- _EXERCISE BRIEF_: What you should copy is the line containing "r or mix with feed." and all lines after it in the entries below, exactly and without anything added.
*** EXCERPTED DATA Section Begins ***
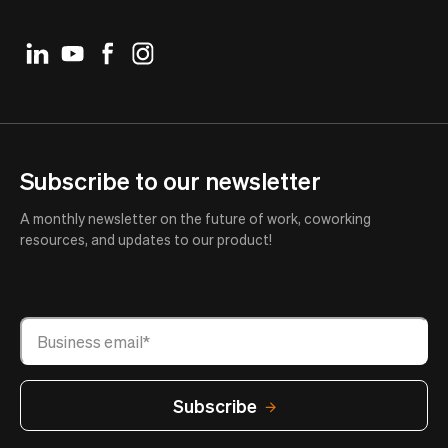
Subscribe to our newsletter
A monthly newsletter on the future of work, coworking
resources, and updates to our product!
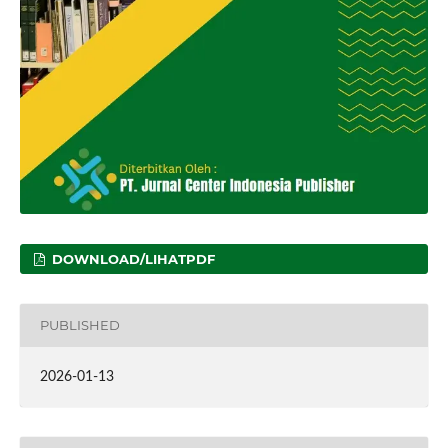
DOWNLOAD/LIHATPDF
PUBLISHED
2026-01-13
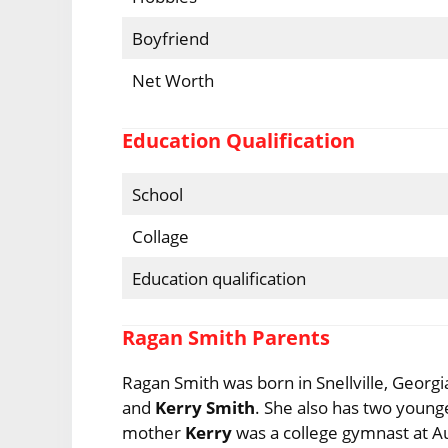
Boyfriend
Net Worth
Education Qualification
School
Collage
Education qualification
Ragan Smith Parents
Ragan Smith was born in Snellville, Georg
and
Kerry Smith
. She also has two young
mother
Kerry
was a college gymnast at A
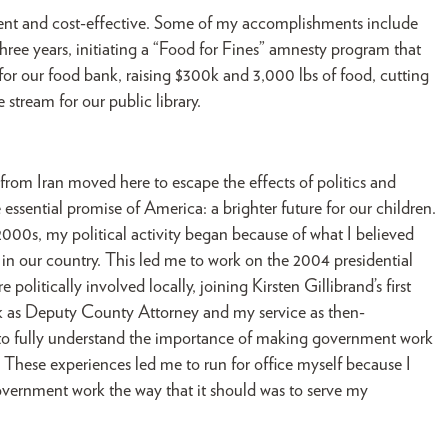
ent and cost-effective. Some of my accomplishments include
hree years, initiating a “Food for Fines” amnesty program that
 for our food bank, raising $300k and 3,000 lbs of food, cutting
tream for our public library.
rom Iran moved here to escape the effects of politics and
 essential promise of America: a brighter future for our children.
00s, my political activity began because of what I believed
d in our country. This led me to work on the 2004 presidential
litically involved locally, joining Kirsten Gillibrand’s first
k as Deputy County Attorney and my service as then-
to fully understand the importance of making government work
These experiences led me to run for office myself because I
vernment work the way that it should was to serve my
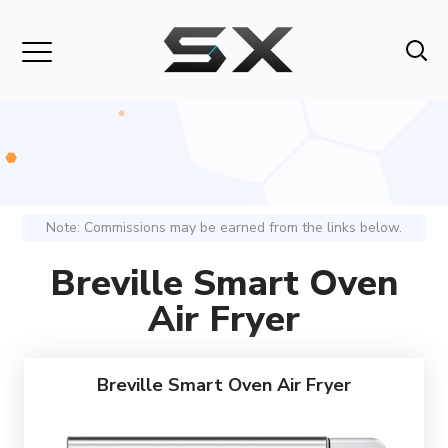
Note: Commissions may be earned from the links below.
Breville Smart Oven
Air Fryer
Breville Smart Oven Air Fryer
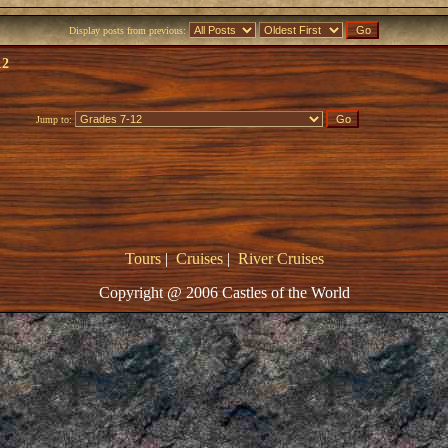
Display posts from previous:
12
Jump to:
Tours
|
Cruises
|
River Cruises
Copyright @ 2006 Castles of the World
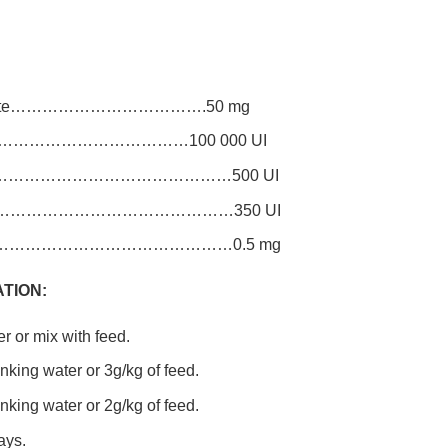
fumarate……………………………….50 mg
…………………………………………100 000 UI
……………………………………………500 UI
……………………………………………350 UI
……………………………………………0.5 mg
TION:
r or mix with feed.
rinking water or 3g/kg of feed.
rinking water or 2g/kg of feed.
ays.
*** EXCERPTED DATA Section Ends ***
- _REPLY TO THE TASK_:
r or mix with feed.
rinking water or 3g/kg of feed.
rinking water or 2g/kg of feed.
ays.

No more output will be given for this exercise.